Table 5 GAM fitted to square-root transformed pseudoword duration with the LDL measures as predictors. s: thin plate regression spline smooth
Fig. 10
figure 10

The partial effects of the LDL measures on square-root pseudoword duration. For each of the PCs (upper panels), measures with positive loadings on a PC are indicated at the higher end of the scale, whereas measures with negative loadings are indicated at the lower end

The upper panels of Fig. 10 visualize the effects of these three PCs. For PC1, larger values give rise to longer duration, indicating that when a pseudoword is semantically at a greater distance from its word neighbors and semantically not very confusable with real words, its duration tends to be lengthened. PC1 may be capturing pseudowords that stand out semantically as pseudowords, similar to the way in which a novel taste can stand out as distinct from previously experienced tastes. This effect mirrors that of ALDC, in that the general trends have positive slope.

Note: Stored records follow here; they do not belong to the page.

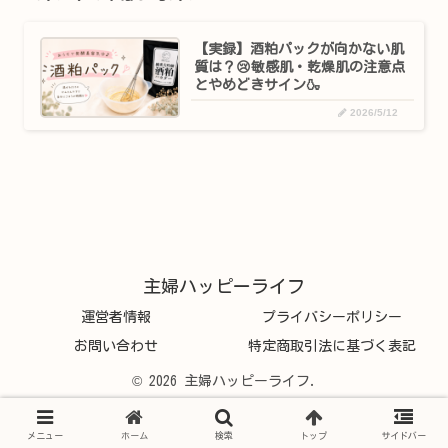
【実録】酒粕パックが向かない肌
質は？😢敏感肌・乾燥肌の注意点
とやめどきサイン🍶
2026/5/12
主婦ハッピーライフ
運営者情報
プライバシーポリシー
お問い合わせ
特定商取引法に基づく表記
© 2026 主婦ハッピーライフ.
メニュー
ホーム
検索
トップ
サイドバー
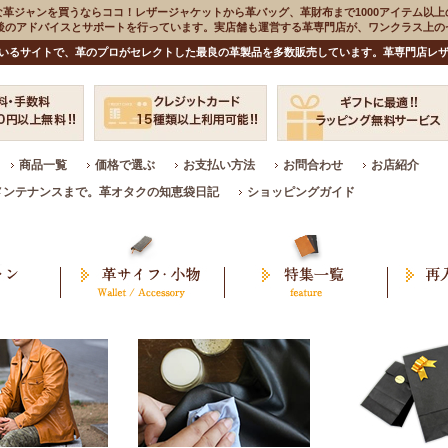
な革ジャンを買うならココ！レザージャケットから革バッグ、革財布まで1000アイテム以上
入後のアドバイスとサポートを行っています。実店舗も運営する革専門店が、ワンクラス上
いるサイトで、革のプロがセレクトした最良の革製品を多数販売しています。革専門店レザ
商品一覧
価格で選ぶ
お支払い方法
お問合わせ
お店紹介
メンテナンスまで。革オタクの知恵袋日記
ショッピングガイド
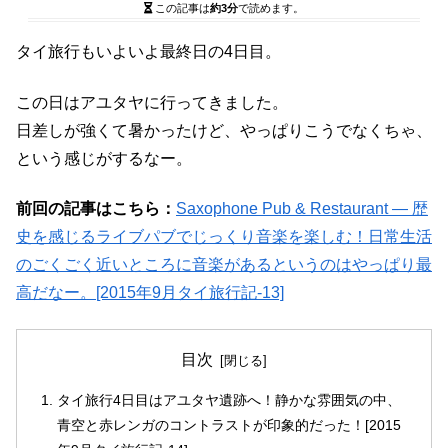
この記事は
約3分
で読めます。
タイ旅行もいよいよ最終日の4日目。
この日はアユタヤに行ってきました。
日差しが強くて暑かったけど、やっぱりこうでなくちゃ、
という感じがするなー。
前回の記事はこちら：
Saxophone Pub & Restaurant ― 歴
史を感じるライブパブでじっくり音楽を楽しむ！日常生活
のごくごく近いところに音楽があるというのはやっぱり最
高だなー。[2015年9月タイ旅行記-13]
目次
タイ旅行4日目はアユタヤ遺跡へ！静かな雰囲気の中、
青空と赤レンガのコントラストが印象的だった！[2015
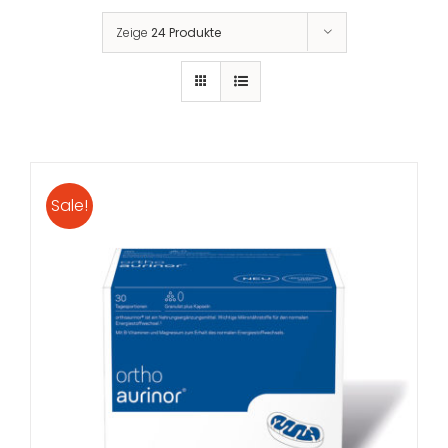
Zeige
24 Produkte
Sale!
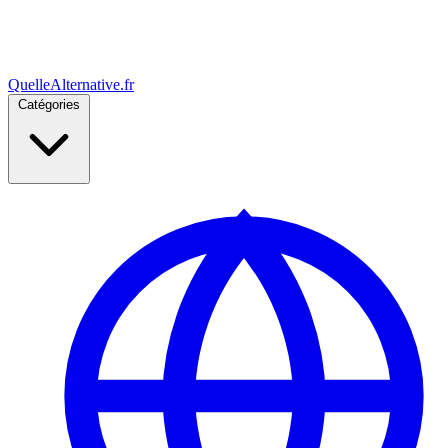
Quelle
Alternative
.fr
Catégories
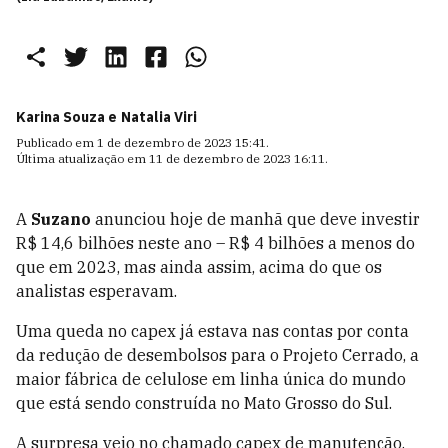
Karina Souza e
Natalia Viri
Publicado em
1 de dezembro de 2023 15:41
.
Última atualização em
11 de dezembro de 2023 16:11
.
A
Suzano
anunciou hoje de manhã que deve investir
R$ 14,6 bilhões neste ano – R$ 4 bilhões a menos do
que em 2023, mas ainda assim, acima do que os
analistas esperavam.
Uma queda no capex já estava nas contas por conta
da redução de desembolsos para o Projeto Cerrado, a
maior fábrica de celulose em linha única do mundo
que está sendo construída no Mato Grosso do Sul.
A surpresa veio no chamado capex de manutenção,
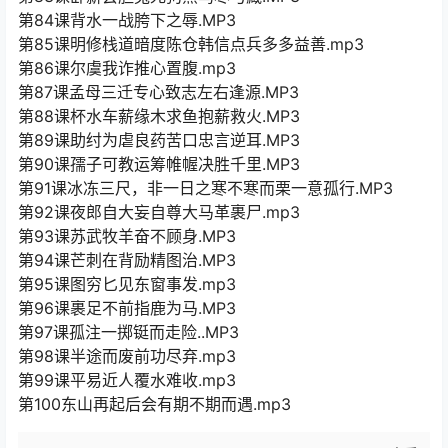
第84课背水一战胯下之辱.MP3
第85课明修栈道暗度陈仓韩信点兵多多益善.mp3
第86课尔虞我诈推心置腹.mp3
第87课孟母三迁专心致志左右逢源.MP3
第88课杯水车薪缘木求鱼抱薪救火.MP3
第89课助纣为虐良药苦口忠言逆耳.MP3
第90课孺子可教运筹帷幄决胜千里.MP3
第91课冰冻三尺，非一日之寒不寒而栗一意孤行.MP3
第92课夜郎自大妄自尊大马革裹尸.mp3
第93课苏武牧羊奋不顾身.MP3
第94课芒刺在背励精图治.MP3
第95课图穷匕见东窗事发.mp3
第96课裹足不前指鹿为马.MP3
第97课孤注一掷铤而走险..MP3
第98课半途而废前功尽弃.mp3
第99课平易近人覆水难收.mp3
第100东山再起后会有期不期而遇.mp3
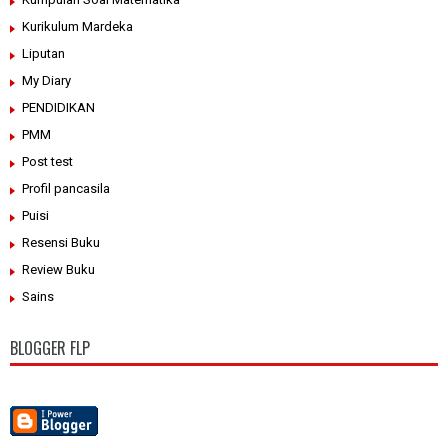
Kurikulum Mardeka
Liputan
My Diary
PENDIDIKAN
PMM
Post test
Profil pancasila
Puisi
Resensi Buku
Review Buku
Sains
BLOGGER FLP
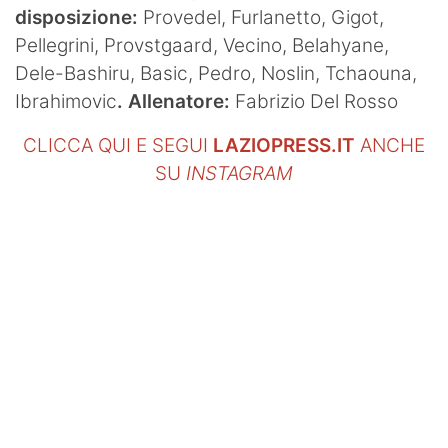
disposizione:
Provedel, Furlanetto, Gigot,
Pellegrini, Provstgaard, Vecino, Belahyane,
Dele-Bashiru, Basic, Pedro, Noslin, Tchaouna,
Ibrahimovic
. Allenatore:
Fabrizio Del Rosso
CLICCA QUI E SEGUI
LAZIOPRESS.IT
ANCHE
SU
INSTAGRAM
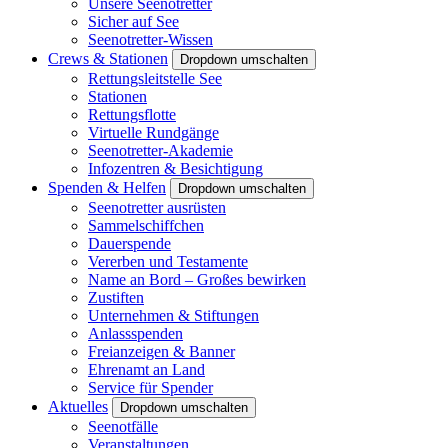
Unsere Seenotretter
Sicher auf See
Seenotretter-Wissen
Crews & Stationen
Dropdown umschalten
Rettungsleitstelle See
Stationen
Rettungsflotte
Virtuelle Rundgänge
Seenotretter-Akademie
Infozentren & Besichtigung
Spenden & Helfen
Dropdown umschalten
Seenotretter ausrüsten
Sammelschiffchen
Dauerspende
Vererben und Testamente
Name an Bord – Großes bewirken
Zustiften
Unternehmen & Stiftungen
Anlassspenden
Freianzeigen & Banner
Ehrenamt an Land
Service für Spender
Aktuelles
Dropdown umschalten
Seenotfälle
Veranstaltungen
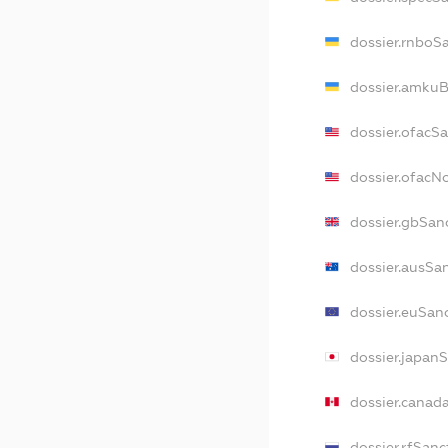
dossier.rnboS
dossier.amkuB
dossier.ofacS
dossier.ofac
dossier.gbSan
dossier.ausSa
dossier.euSan
dossier.japan
dossier.canad
dossier.rfSanc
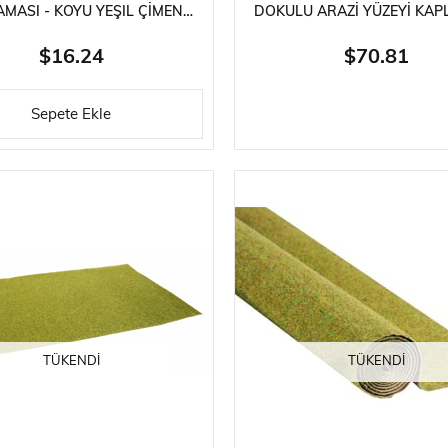
MASI - KOYU YEŞIL ÇIMEN
DOKULU ARAZI YÜZEYI KAP
DOKUSU
YEŞIL TONLARI, 300X100
DIORAMA MALZEMES
$16.24
$70.81
Sepete Ekle
TÜKENDI
TÜKENDI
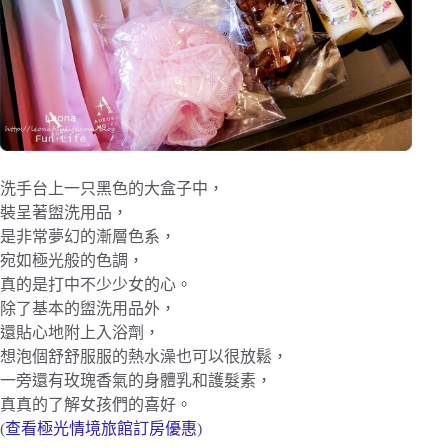
洗手台上一只黑色的大盒子中，
裝呈著盥洗用品，
是非常夢幻的漸層色系，
宛如極光般的色調，
真的是打中不少少女的心。
除了基本的盥洗用品外，
還貼心地附上入浴劑，
想泡個舒舒服服的熱水澡也可以很放鬆，
一旁還有玫瑰香氣的身體乳和護髮素，
真真的了解女孩們的喜好。
(
查看極光情境旅館訂房優惠
)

Larger PC2 values, on the contrary, lead to shorter duration. This depicts a situation where the semantics estimated by the two routes converge, but where the pseudoword is in a sparse neighborhood. PC3 shows an upward trend similar to PC1, but with a stronger effect size. When PC3 is larger, it is again the case that the semantics of the two routes converge, but now the pseudoword is farther away from its nearest neighbor. Apparently, PC2 and PC3 are gauging two opposite orthogonal effects in the presence of route convergence, that differentiate between semantic density and semantic distance. It thus appears that on the one hand, route convergence can be beneficial, in the sense that a consistent interpretation is obtained. This effect is conditioned by large semantic distance of the pseudoword from other words. In this case, PC3 affords durational lengthening. On the other hand, when in a sparse neighborhood, the similarity of two meanings would increase entropy in the system, leading to durational shortening (PC2).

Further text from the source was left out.